As he grappled with the tragedy, Wilson continued to tour alone or with just him and his dog, Finn. “I am the driver. I’ve clocked well over 200,000 miles in the past five years. I don’t need sleep. What I’m trying to say is that I abuse myself on the road.” He traveled 15,000 miles last summer alone, lost 30 pounds and his mind for about two months. “I couldn’t move back into my house in Austin when I got home and had to live in a little cabin in the Barrio Pescado in San Marcos, Texas for a while. I read some books and swam in the river. Slept.”

“Blues are happy music. I somehow found this voice, maybe in the religion pounded into my head from an early age, in the completely broken man. Nothing meant something if it came from the man with the only one thing left to lose. I drank really hard, and took a lot of whatever was around for most of the last ten years, and really fueled this desperate character. Spare Key is possibly the last will and testament of that version of me.”

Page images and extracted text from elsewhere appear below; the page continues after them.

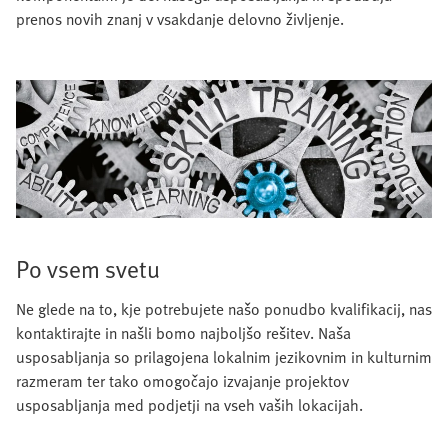
prenos novih znanj v vsakdanje delovno življenje.
Po vsem svetu
Ne glede na to, kje potrebujete našo ponudbo kvalifikacij, nas
kontaktirajte in našli bomo najboljšo rešitev. Naša
usposabljanja so prilagojena lokalnim jezikovnim in kulturnim
razmeram ter tako omogočajo izvajanje projektov
usposabljanja med podjetji na vseh vaših lokacijah.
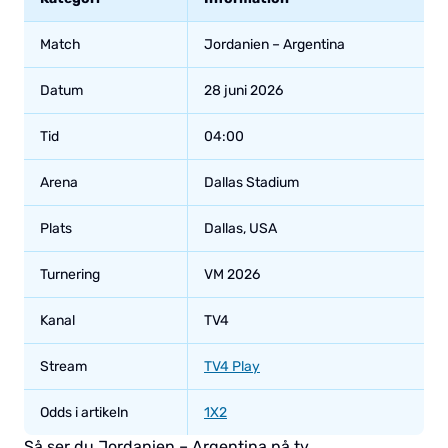
Match
Jordanien – Argentina
Datum
28 juni 2026
Tid
04:00
Arena
Dallas Stadium
Plats
Dallas, USA
Turnering
VM 2026
Kanal
TV4
Stream
TV4 Play
Odds i artikeln
1X2
Så ser du Jordanien – Argentina på tv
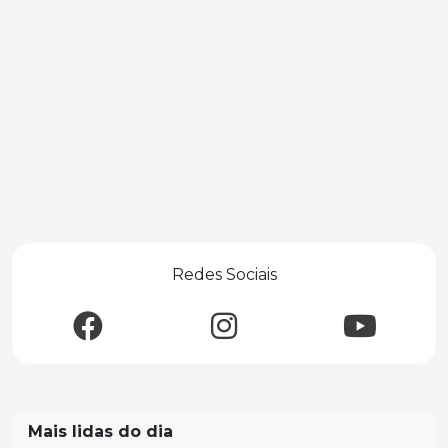
Redes Sociais
Mais lidas do dia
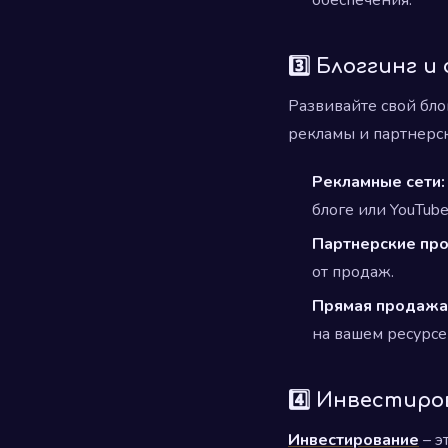
3️⃣ Блоггинг 
Развивайте свой бло
рекламы и партнерск
Рекламные сети:
блоге или YouTube
Партнерские пр
от продаж.
Прямая продажа
на вашем ресурсе
4️⃣ Инвестир
Инвестирование
– э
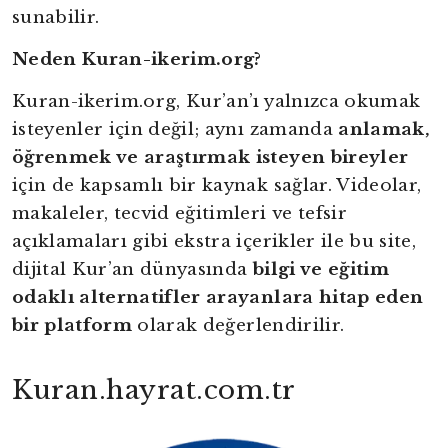
sunabilir.
Neden Kuran-ikerim.org?
Kuran-ikerim.org, Kur’an’ı yalnızca okumak
isteyenler için değil; aynı zamanda
anlamak,
öğrenmek ve araştırmak isteyen bireyler
için de kapsamlı bir kaynak sağlar. Videolar,
makaleler, tecvid eğitimleri ve tefsir
açıklamaları gibi ekstra içerikler ile bu site,
dijital Kur’an dünyasında
bilgi ve eğitim
odaklı alternatifler arayanlara hitap eden
bir platform
olarak değerlendirilir.
Kuran.hayrat.com.tr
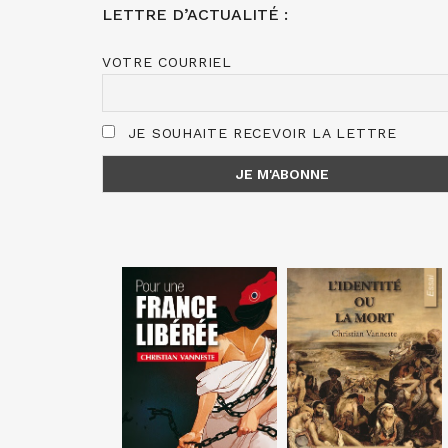
LETTRE D’ACTUALITÉ :
VOTRE COURRIEL
JE SOUHAITE RECEVOIR LA LETTRE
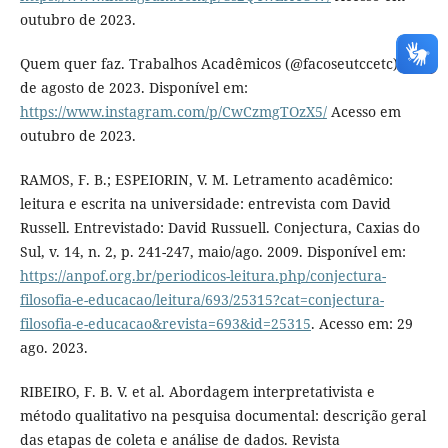
outubro de 2023.
Quem quer faz. Trabalhos Acadêmicos (@facoseutccetc). 17
de agosto de 2023. Disponível em:
https://www.instagram.com/p/CwCzmgTOzX5/
Acesso em
outubro de 2023.
RAMOS, F. B.; ESPEIORIN, V. M. Letramento acadêmico:
leitura e escrita na universidade: entrevista com David
Russell. Entrevistado: David Russuell. Conjectura, Caxias do
Sul, v. 14, n. 2, p. 241-247, maio/ago. 2009. Disponível em:
https://anpof.org.br/periodicos-leitura.php/conjectura-
filosofia-e-educacao/leitura/693/25315?cat=conjectura-
filosofia-e-educacao&revista=693&id=25315
. Acesso em: 29
ago. 2023.
RIBEIRO, F. B. V. et al. Abordagem interpretativista e
método qualitativo na pesquisa documental: descrição geral
das etapas de coleta e análise de dados. Revista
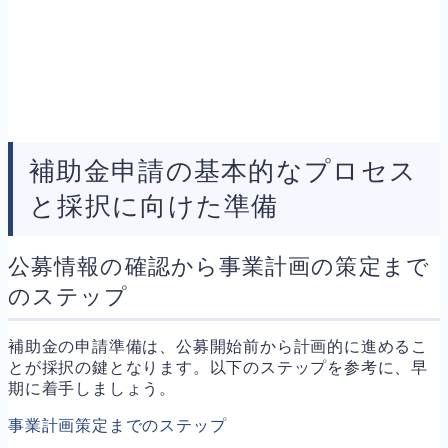
補助金申請の基本的なプロセス
と採択に向けた準備
公募情報の確認から事業計画の策定まで
のステップ
補助金の申請準備は、公募開始前から計画的に進めるこ
とが採択の鍵となります。以下のステップを参考に、早
期に着手しましょう。
事業計画策定までのステップ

“I do think my subject matter will change. I put down the bottle a year ago, and got a family, and that voice has been (quite remarkably) silent. So silent, that it’s been interesting to listen to voices that are rising up to take its place.”

“I guess I learned that I can handle it, but was left with a better question, ‘how do I want to handle it?’ That is more complicated and I am still figuring it out. But I feel better now than I have in longer than I can remember. I've let go of the dream and feel great about it.”